A partir de là chaque jour est une nouvelle surprise. Nous atteignons bientôt le pied du Kanjeralwa arborant de somptueux snow flutings, ces fines lignes de neige extrêmement photogéniques qui m’ont fait tomber amoureux de l’Himalaya. Les yaks commencent à renifler l’arrière-train de leurs homologues femelles — les dris — et à se chamailler. Sous les glaciers, des forêts de bouleaux vêtus d’or annoncent l’arrivée prochaine de l’hiver, bientôt confirmée par le gel qui recouvre nos tentes au petit matin.

Alors que nous approchons peu à peu des 5000 m, le souffle diminue et chaque pas demande beaucoup plus d’effort. Après le passage d’un énième haut col, nous nous vantons joyeusement d’avoir passé un autre Mont-Blanc tels des conquérants de pacotille arborant leur collection — une sobre collection de neuf Mont-Blanc au total. Les vues sur le chemin sont époustouflantes. Il est difficile de rester concentré sur la marche parfois dangereuse. Je m’arrête souvent pour un moment de contemplation profonde, vidant mon esprit et m’immergeant dans la magie de l’Himalaya. Tout aussi souvent je repars avec les larmes aux yeux car c’est probablement la seule et unique fois que je contemplerai cet endroit si éloigné.

Le Dolpo m’intéressait pour la culture et le mode de vie extraordinairement bien préservés de ses habitants, mais je ne m’attendais pas à de telles merveilles sauvages. En arrivant au camp d’été de Shey Gompa, je sais déjà que je ne vais pas non plus être déçu par les Hommes. Le Dolpo est l’un des rares endroits au Népal où l’on peut encore trouver des pratiquants du Bön, une religion venue du Tibet, très similaire au Bouddhisme tibétain hormis quelques subtiles différences — notamment dans le nom des protagonistes. Mais peu importe, les gompa, qu’elles soient bön ou bouddhistes, ont toutes cette atmosphère religieuse, presque surnaturelle, propre aux édifices séculaires de pierre et de terre, parfumés d’encens et enrichis par la présence de peintures, de statues et de livres religieux — parfois plus anciens que les gompa elles-mêmes.

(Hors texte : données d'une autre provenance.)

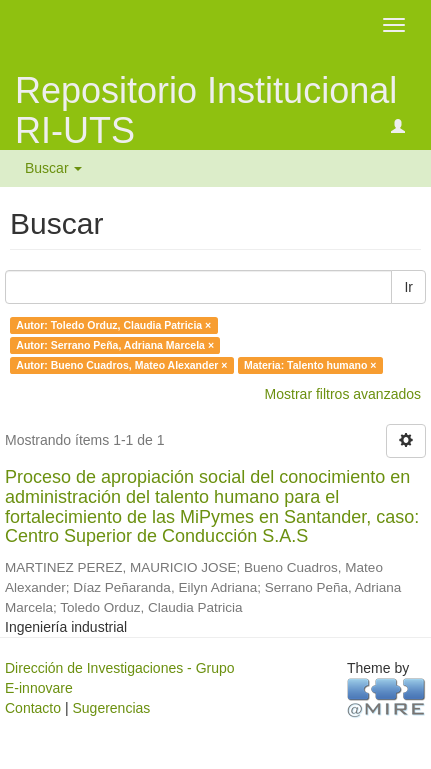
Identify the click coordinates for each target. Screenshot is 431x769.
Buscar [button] (53, 168)
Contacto (33, 708)
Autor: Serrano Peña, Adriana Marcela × (115, 345)
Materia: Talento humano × (310, 365)
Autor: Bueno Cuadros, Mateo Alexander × (121, 365)
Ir (408, 287)
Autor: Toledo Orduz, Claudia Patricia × (113, 325)
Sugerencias (111, 708)
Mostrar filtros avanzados (343, 394)
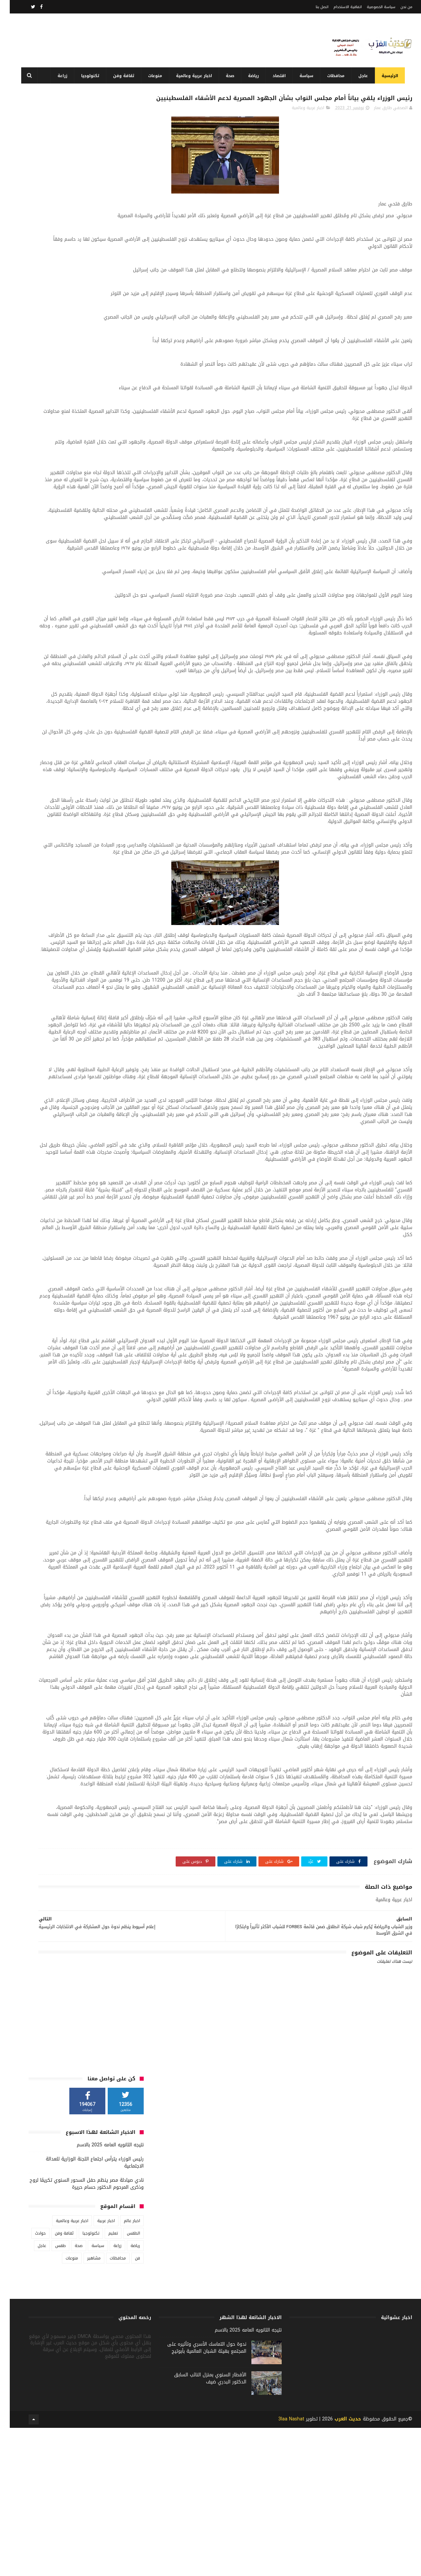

La gentillesse et l’hospitalité des habitants de ces petites communautés éloignées ne sont pas non plus à sous-estimer. Dans le petit village de Pho — “la fin du monde pour les habitants du Dolpo” écrivait l’anthropologue Corneille Jest — je passe le plus clair de mon temps avec les villageois. Bien qu’occupés par la récolte ils sont toujours ravis de m’accueillir parmi eux pour passer un bon moment ou se payer une tranche de rire. Ils m’offrent ainsi volontiers une poignée de pommes de terre locales ou une tasse de thé ‘en échange’.

Il m’est difficile de quitter ce petit village. Les deux jours passés à Pho m’ont tellement apporté. C’est plus fort que moi, je n’y arrive pas. Le fait qu’il n’y aura pas âme qui vive durant toute la traversée de la semaine qui suit en rajoute certainement une couche. A contrecoeur, je commence à grimper. Les villageois, eux, descendent dans leurs champs. Je suis invité pour un dernier thé. On m’offre du chhurpi, un fromage sec de dri — la femelle du yak — et le traditionnel khata pour me souhaiter bonne chance. Maintenant, je me sens prêt à quitter le village… jusqu’à ce que je voie le soleil se lever derrière les montagnes. Un signe favorable ou un vieux tour de magie du dieu du village pour me garder ici ? La lecture de tous ces contes tibétains me rend de plus en plus superstitieux.